Jim Creedon, the senior vice president for construction, facilities and operations, released a statement on Jan. 8 announcing the new ban. The statement includes a link to a December 2015 report by the U.S. Consumer Product Safety Commission, detailing the safety risks associated with hoverboards.
The fire hazard posed by some hoverboards, Creedon said, is the main safety concern of the university, in addition to lesser concerns, like pedestrian safety.
“These things are going to be charged in a classroom, they’re going to be charged in a hallway,” Creedon said. “We’re very concerned about the uncertainty of the safety of these.”
Chris Barnes, the director of operations for Sodexo at Morgan Hall, instituted his own hoverboard ban at the Morgan Hall cafeteria last semester due to his concerns that hoverboards posed a fall hazard.
Barnes had trouble enforcing this ban, though, and he asked the university for assistance at a housing meeting.
“They weren’t seeing it as a major problem at first,” Barnes said. “As it became more mainstream and the problems across the nation with these hoverboards with fires and everything else going on, they saw it was a real issue and had to be dealt with.”
Since the start of the spring semester, some off-campus establishments frequented by students have also banned hoverboards.
Both University Village and Tropical Smoothie Café joined the university in banning hoverboards for safety reasons.
Anderson, who got his hoverboard last November, said he doesn’t agree with the new university-wide ban.
“I feel like there’s a lot of dangerous things,” Anderson said. “If you’re going to ban something because of the risk of the hoverboard catching on fire I feel like there’s a million other things that we should be banning.”
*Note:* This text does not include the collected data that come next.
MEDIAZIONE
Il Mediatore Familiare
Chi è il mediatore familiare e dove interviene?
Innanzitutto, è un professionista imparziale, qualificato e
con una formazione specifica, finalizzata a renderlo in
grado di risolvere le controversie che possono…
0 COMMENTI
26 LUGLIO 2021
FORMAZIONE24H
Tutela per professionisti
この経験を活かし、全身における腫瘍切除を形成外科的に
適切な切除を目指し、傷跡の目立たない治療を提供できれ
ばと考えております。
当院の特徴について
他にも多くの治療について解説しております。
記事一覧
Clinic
Anderson said he believes it should be the responsibility of students to do their own product research to ensure their brand of hoverboard doesn’t pose a fire hazard.
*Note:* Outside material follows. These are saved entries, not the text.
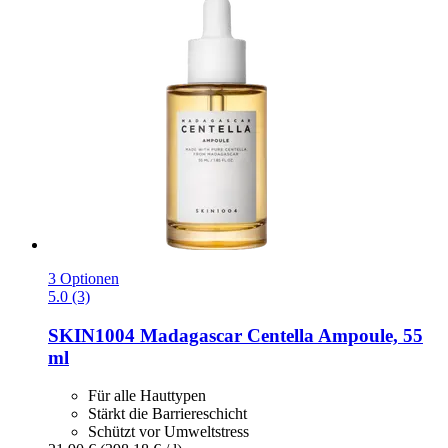
3 Optionen
5.0 (3)
SKIN1004
Madagascar Centella Ampoule, 55
ml
Für alle Hauttypen
Stärkt die Barriereschicht
Schützt vor Umweltstress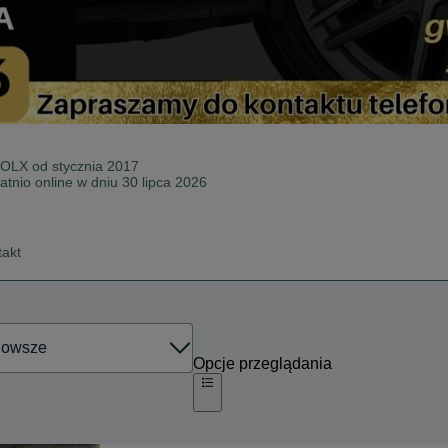
 OLX od
stycznia 2017
atnio online w dniu 30 lipca 2026
takt
Opcje przeglądania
Donnaizha Fountain, a junior media studies and production major, also believes the fire hazard issues related to hoverboards are linked only to certain brands.
“It can go either way because it’s so many different brands, where you can’t detect which ones are catching fire,” said Fountain, a member of the women’s basketball team. “I say it’s the cheap ones.”
Fountain received her hoverboard as a birthday gift last August.
“It feels good riding to class,” she said. “Honestly, you get an extra couple minutes of sleep in the morning.”
Fountain rode her hoverboard on campus throughout the entire fall semester and stored it in her dorm, but she said she understands why the university ban was put in place for the spring.
“You can’t really say, ‘Oh, the cheap ones are banned and the expensive ones aren’t,’” she said. “So I honestly, I agree with it. If they’re catching fire and everything it’s the best thing to do to keep everyone safe.”
“God forbid mine was to catch fire,” Fountain added. “You know that would ruin everyone’s room and stuff.”
Paige Dadich, a sophomore speech pathology major who lives on campus, said she disagrees with the university ban of hoverboards in on-campus housing.
“We’re all adults,” she said. “Most if not all of us are 18 years or older. We came to college, and we live here to have our own freedom.”
“I think that it’s one thing to say we can’t have them on campus, but to say that we can’t have them in our campus housing is a little ridiculous,” Dadich added.
The university-wide hoverboard ban applies not only to on-campus housing and other campus buildings, but also to public streets and sidewalks that run through campus.
“You can’t say, ‘You can’t bring it in, but you can ride it down Liacouras,’ because what are you going to do when you arrive at the door?” Creedon said. “It’s easier just to tell people, ‘Look, don’t run these things on campus.’”
For those students caught with hoverboards on campus, Creedon said they will be warned about the university policy and asked to comply.
“At this point, I don’t expect them to be confiscating anything, unless someone really pushes the issue,” Creedon said. “And I don’t think our students are the type that are going to push an issue over something like this.”